A growing list of metazoans undergo programmed DNA elimination (PDE), where a significant amount of DNA is selectively lost from the somatic genome during development. In some nematodes, PDE leads to the removal and remodeling of the ends of all germline chromosomes. In several species, PDE also generates internal breaks that lead to sequence loss and an increased number of somatic chromosomes. The biological significance of these karyotype changes associated with PDE and the origin and evolution of nematode PDE remain largely unknown. Here, we assembled the single germline chromosome of the horse parasite Parascaris univalens and compared the karyotypes, chromosomal gene organization, and PDE features among ascarid nematodes. We show that PDE in Parascaris converts an XX/XY sex-determination system in the germline into an XX/XO system in the somatic cells. Comparisons of Ascaris, Parascaris, and Baylisascaris ascarid chromosomes suggest that PDE existed in the ancestor of these parasites, and their current distinct germline karyotypes were derived from fusion events of smaller ancestral chromosomes. The DNA breaks involved in PDE resolve these fused germline chromosomes into their pre-fusion karyotypes, leading to alterations in genome architecture and gene expression in the somatic cells. Cytological and genomic analyses further suggest that satellite DNA and the heterochromatic chromosome arms play a dynamic role in the Parascaris germline chromosome during meiosis. Overall, our results show that chromosome fusion and PDE have been harnessed in these ascarids to sculpt their karyotypes, altering the genome organization and serving specific functions in the germline and somatic cells.

The nematode Oscheius tipulae as a genetic model for programmed DNA elimination.
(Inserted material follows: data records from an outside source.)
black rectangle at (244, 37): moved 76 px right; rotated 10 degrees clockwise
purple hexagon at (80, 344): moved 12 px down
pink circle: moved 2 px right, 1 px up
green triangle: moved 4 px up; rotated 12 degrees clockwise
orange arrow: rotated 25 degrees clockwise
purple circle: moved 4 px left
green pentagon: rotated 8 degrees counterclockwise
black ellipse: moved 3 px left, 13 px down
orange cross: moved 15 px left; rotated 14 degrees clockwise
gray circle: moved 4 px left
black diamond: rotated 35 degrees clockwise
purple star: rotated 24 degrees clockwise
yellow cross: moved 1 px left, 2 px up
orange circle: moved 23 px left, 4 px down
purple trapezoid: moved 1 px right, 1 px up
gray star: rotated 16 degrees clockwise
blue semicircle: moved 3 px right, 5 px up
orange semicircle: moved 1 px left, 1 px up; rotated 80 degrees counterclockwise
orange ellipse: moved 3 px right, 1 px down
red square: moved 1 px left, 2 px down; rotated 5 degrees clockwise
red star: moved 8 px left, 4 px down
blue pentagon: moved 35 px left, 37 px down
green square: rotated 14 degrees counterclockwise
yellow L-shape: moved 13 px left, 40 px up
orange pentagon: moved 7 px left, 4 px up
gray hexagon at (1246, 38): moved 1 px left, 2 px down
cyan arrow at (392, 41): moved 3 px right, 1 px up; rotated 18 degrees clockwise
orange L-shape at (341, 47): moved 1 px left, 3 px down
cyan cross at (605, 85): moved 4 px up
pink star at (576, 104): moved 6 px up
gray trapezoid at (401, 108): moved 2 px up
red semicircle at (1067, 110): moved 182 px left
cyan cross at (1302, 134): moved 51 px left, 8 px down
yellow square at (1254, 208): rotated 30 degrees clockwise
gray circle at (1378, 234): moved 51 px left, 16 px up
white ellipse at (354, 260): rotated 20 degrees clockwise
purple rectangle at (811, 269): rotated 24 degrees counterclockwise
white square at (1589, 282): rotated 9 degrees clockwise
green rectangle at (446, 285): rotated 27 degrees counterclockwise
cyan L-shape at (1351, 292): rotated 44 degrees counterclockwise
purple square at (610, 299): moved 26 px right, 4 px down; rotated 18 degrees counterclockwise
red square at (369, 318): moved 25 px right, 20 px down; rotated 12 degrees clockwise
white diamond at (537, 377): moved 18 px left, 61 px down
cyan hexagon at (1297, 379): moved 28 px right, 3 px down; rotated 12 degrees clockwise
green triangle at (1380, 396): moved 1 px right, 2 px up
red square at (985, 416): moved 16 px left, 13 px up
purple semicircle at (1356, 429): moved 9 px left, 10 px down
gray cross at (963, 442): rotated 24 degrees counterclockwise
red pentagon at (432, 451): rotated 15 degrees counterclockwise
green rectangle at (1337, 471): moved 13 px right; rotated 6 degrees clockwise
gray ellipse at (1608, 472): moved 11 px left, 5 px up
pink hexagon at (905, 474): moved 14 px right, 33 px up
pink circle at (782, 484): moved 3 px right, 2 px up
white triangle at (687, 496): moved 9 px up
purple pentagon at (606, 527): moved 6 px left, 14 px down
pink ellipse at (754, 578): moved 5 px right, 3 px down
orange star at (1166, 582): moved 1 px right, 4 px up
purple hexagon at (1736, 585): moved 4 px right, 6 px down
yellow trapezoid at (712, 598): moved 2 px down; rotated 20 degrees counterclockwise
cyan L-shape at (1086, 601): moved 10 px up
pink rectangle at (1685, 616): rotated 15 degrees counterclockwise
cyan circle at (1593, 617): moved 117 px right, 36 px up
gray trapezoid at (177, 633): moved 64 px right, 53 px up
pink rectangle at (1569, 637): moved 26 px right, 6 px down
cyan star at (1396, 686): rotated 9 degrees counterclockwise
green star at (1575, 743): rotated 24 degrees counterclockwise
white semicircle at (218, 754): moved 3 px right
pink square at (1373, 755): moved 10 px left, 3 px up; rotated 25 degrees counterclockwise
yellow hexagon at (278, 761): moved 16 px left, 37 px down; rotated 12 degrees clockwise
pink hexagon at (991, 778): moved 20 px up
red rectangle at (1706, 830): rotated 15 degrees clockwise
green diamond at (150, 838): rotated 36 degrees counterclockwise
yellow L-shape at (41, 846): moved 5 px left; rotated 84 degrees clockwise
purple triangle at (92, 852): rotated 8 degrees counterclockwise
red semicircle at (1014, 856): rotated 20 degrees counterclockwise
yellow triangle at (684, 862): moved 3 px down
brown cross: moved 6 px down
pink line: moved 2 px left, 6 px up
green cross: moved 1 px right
Programmed DNA elimination (PDE) is a notable exception to the paradigm of genome integrity. In metazoa, PDE often occurs coincident with germline to somatic cell differentiation. During PDE, portions of genomic DNA are lost, resulting in reduced somatic genomes. Prior studies have described the sequences lost, as well as chromosome behavior, during metazoan PDE. However, a system for studying the mechanisms and consequences of PDE in metazoa is lacking. Here, we present a functional and genetic model for PDE in the free-living Rhabditidae nematode Oscheius tipulae, a family that also includes Caenorhabditis elegans. O. tipulae was recently suggested to eliminate DNA. Using staged embryos and DNA FISH, we showed that O. tipulae PDE occurs during embryogenesis at the 8-16 cell stages. We identified a conserved motif, named Sequence For Elimination (SFE), for all 12 break sites on the six chromosomes at the junctions of retained and eliminated DNA. SFE mutants exhibited a "fail-to-eliminate" phenotype only at the modified sites. END-seq revealed that breaks can occur at multiple positions within the SFE, with extensive end resection followed by telomere addition to both retained and eliminated ends. We identified many functional SFEs at the chromosome ends through END-seq in the wild-type embryos, genome sequencing of SFE mutants, and comparative genomics of 23 wild isolates. We suggest that these alternative SFEs provide flexibility in the sequences eliminated and a fail-safe mechanism for PDE. These studies establish O. tipulae as a new, attractive model for studying the mechanisms and consequences of PDE in a metazoan.